Merawat Kesehatan Mental di Saat Wabah Menyebar

Merawat Kesehatan Mental di Saat Wabah Menyebar

2 menit baca

Penyebaran virus corona CoViD-19 yang telah menjadi pandemi dan memakan ribuan korban jiwa berpotensi memicu kecemasan. Ketahanan mental sangat dibutuhkan agar tetap sehat.

Berbagai keterbatasan dan pembatasan aktivitas sedang berlangsung di seluruh dunia saat ini. Himbauan agar #dirumahaja demi memutus rantai penyebaran virus CoViD-19 menimbulkan penyesuaian di berbagai tingkatan. Paduan kecemasan terinfeksi virus dan penyesuaian pola hidup yang terjadi secara drastis tanpa disadari menyebabkan berbagai tekanan, dari level terendah seperti bete, bosan, cemas hingga gangguan mental sejenis OCD (Obsessive-compulsive disorder).

Sebenarnya ini bukanlah peristiwa pandemi pertama yang dialami dan bisa saja bukan yang terakhir.
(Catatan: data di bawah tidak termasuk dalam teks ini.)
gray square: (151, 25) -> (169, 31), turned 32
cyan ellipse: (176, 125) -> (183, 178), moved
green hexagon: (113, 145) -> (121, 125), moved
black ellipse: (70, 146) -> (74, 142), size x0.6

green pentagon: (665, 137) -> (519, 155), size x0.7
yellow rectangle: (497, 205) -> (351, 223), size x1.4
Berdasarkan catatan sejarah yang paling dekat diingat adalah wabah SARS (2002). Wabah ini dimulai di Cina dan meluas ke 26 negara; menginfeksi 8000 orang dan menyebabkan 774 kematian. Wabah ini berhasil diatasi dengan tindakan isolasi dan karantina. Masih ada banyak data tentang kejadian pandemi yang dialami dunia dan bisa kita pelajari sehingga menjadi informasi dan panduan kita memahami kondisi wabah yang terjadi saat ini.

Ingatlah bahwa kondisi mental yang stabil sangat diperlukan, karena kita perlu tetap waspada, mungkin juga harus merawat keluarga yang sakit dan diisolasi, perlu menjaga mental orang-orang tersayang. Lalu, bagaimana dapat mencapai kestabilan mental di tengah keterbatasan ini?
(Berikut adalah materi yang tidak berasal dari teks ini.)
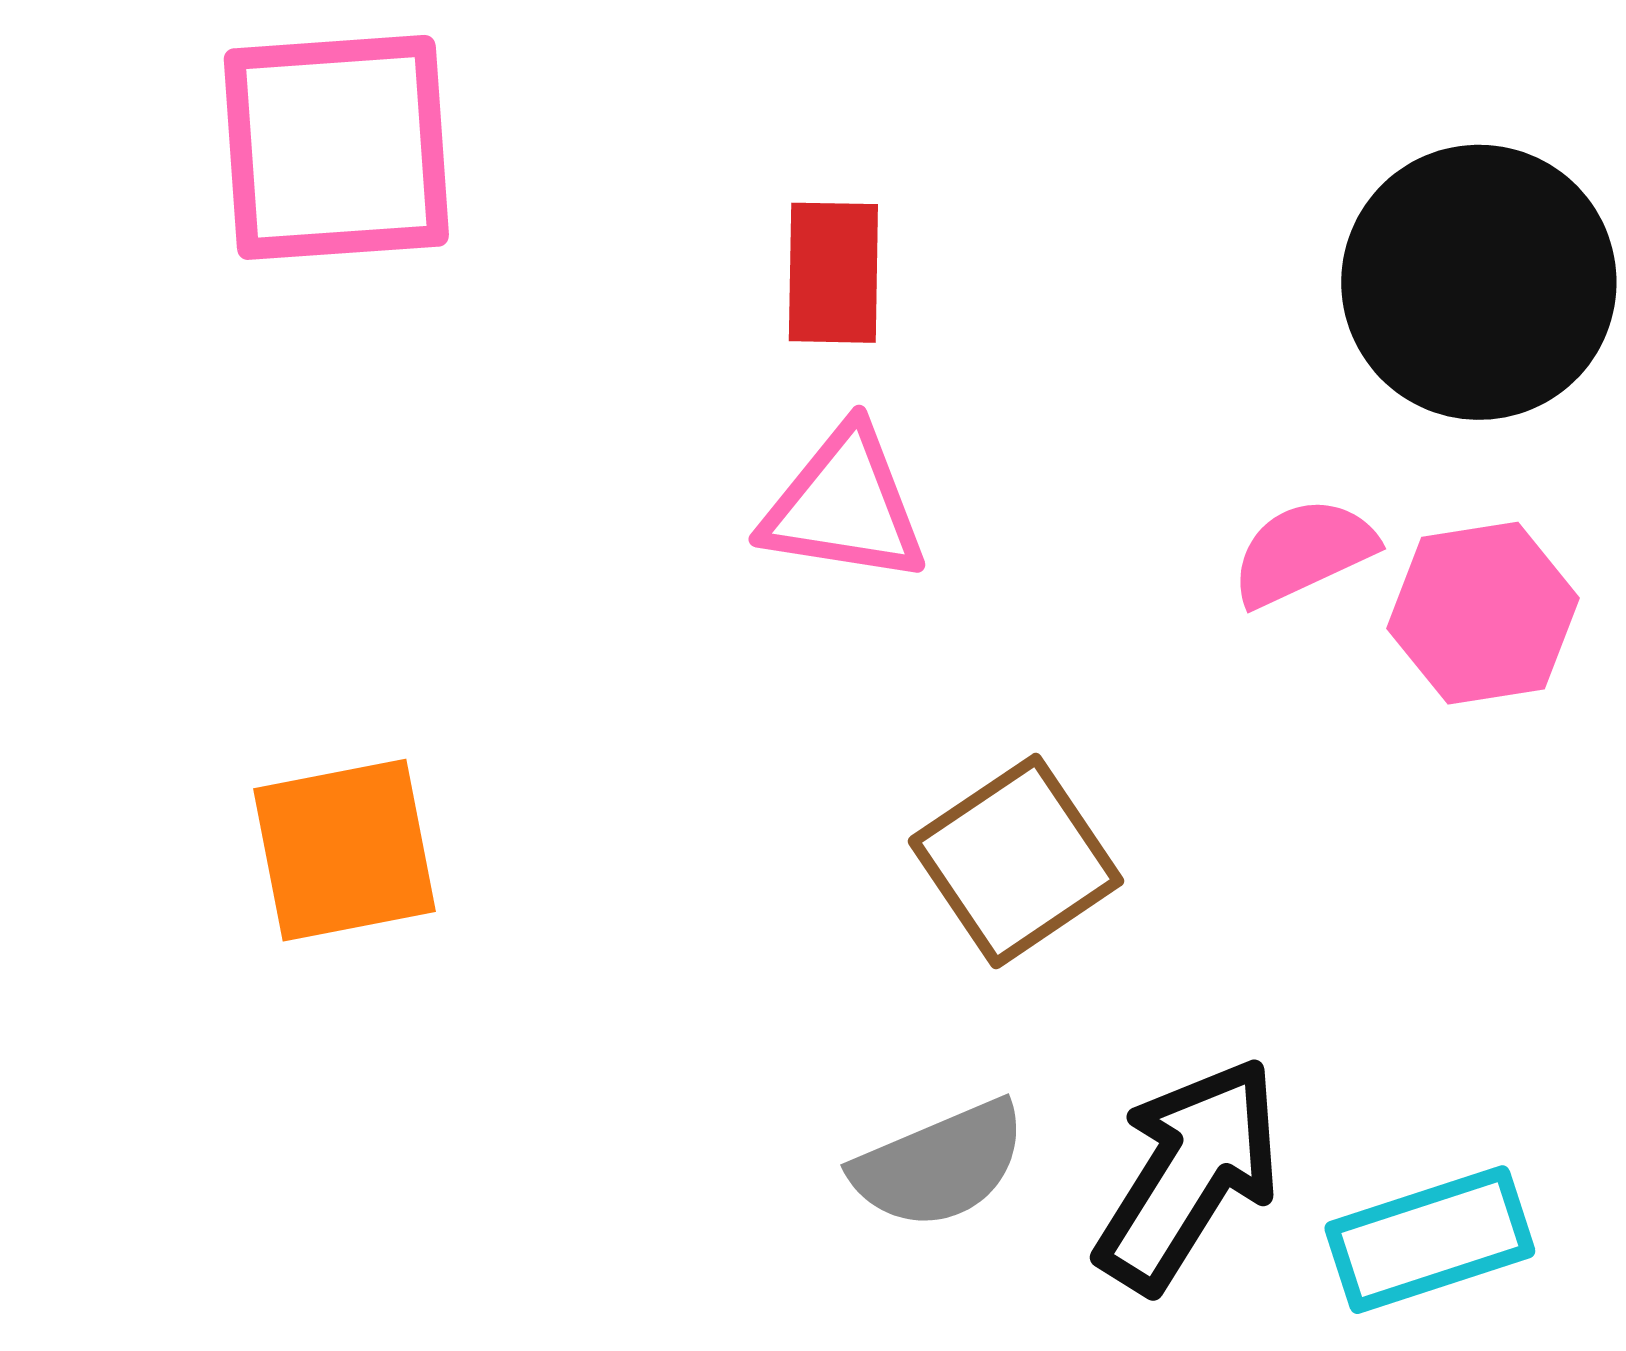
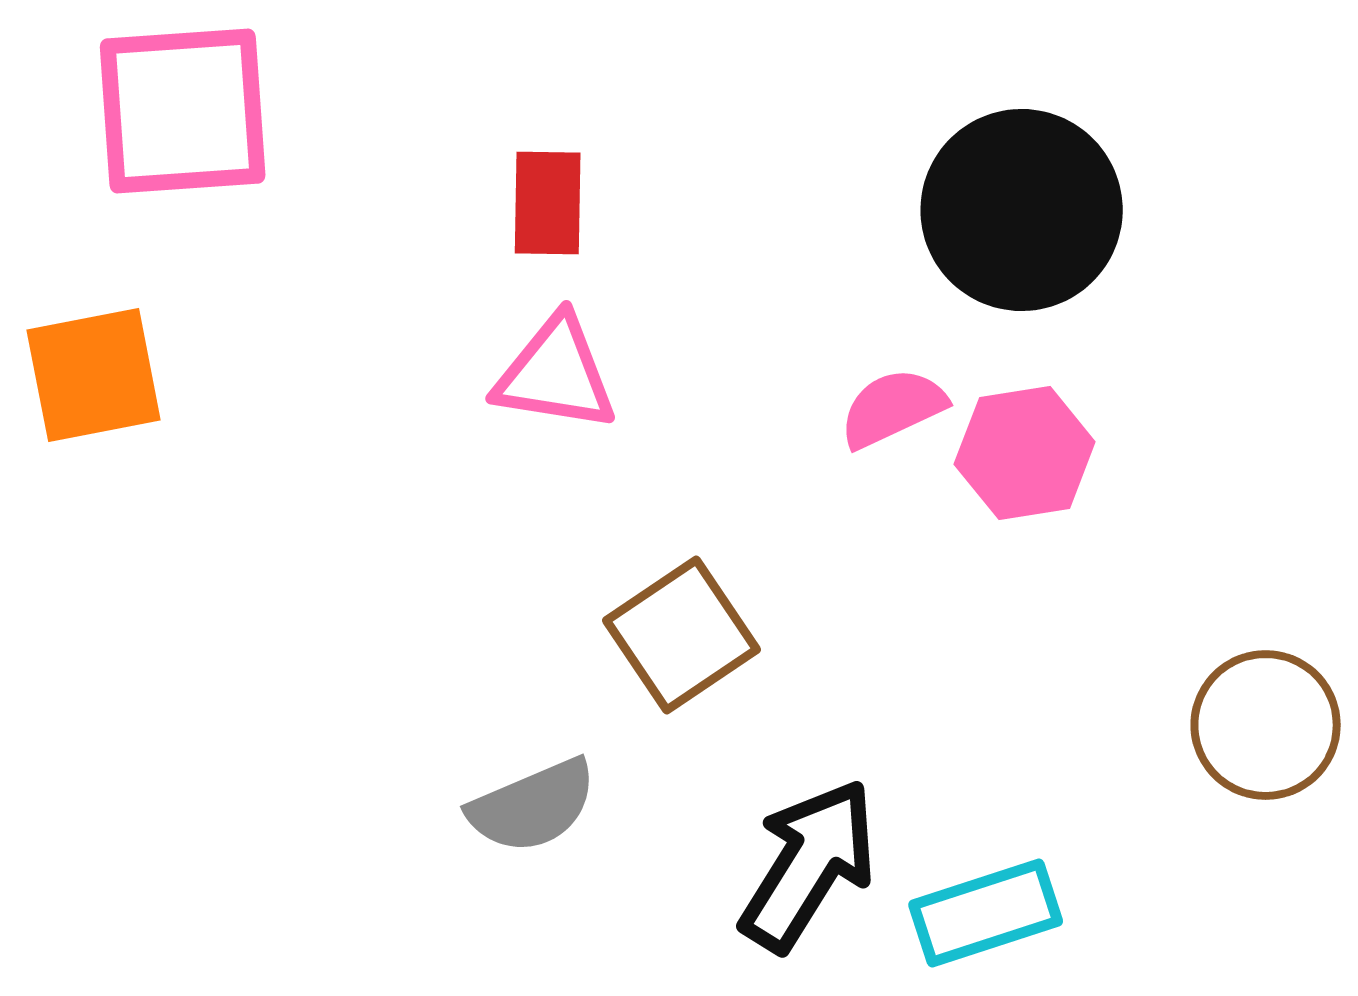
orange square: (345, 850) -> (94, 375), moved
gray semicircle: (940, 1165) -> (533, 806), moved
  • Tetaplah bersosialisasi dengan sahabat, kerabat, dan teman. Lakukanlah aktivitas harian Anda, sekalipun berada di rumah, dan jangan ragu meminta bantuan emosional dari orang lain jika Anda membutuhkannya.
  • Hindari berasumsi tentang situasi yang terjadi. Belum tentu analisa Anda tepat, karena tergantung pada data dan fakta yang Anda dapat. Berasumsi akan menanamkan informasi yang belum tentu benar dan bisa berdampak pada kondisi mental
  • Dapatkan informasi yang tepat dari sumber terpercaya. Waspadai kabar yang berasal dari media sosial. Pastikan untuk mengecek kebenarannya.
  • Pastikan selalu kondisi mental Anda. Jika merasa tidak seimbang, jangan segan meminta pertolongan orang di sekitar. Ajak mereka bercanda atau melakukan hal yang menyenangkan bersama.
  • Jika Anda dikarantina, lakukanlah hal-hal yang menyenangkan, seperti; membaca buku, melakukan hobi, mengakses media sosial dan mengontak teman-teman, menonton film, belajar bahasa baru. Karantina memang tidak menyenangkan, tetapi ada banyak hal yang dapat dilakukan untuk membuat diri Anda sibuk dan tetap terhubung dengan orang yang Anda cintai.
  • Diskusikan kondisi ini dari berbagai sudut pandang. Ada banyak fakta menarik, genetika, dan sejarah di balik pandemi ini. Jika ingin sedikit bersantai, kita bisa menemukan banyak meme lucu dan edukatif. Semua hal ini bisa dijadikan bahan bahasan, sehingga secara tak sadar kita menjadi lebih paham tentang kondisi ini. Jika Anda memiliki anak, libatkan mereka dalam diskusi dengan topik-topik dan pembahasan yang bisa mereka pahami.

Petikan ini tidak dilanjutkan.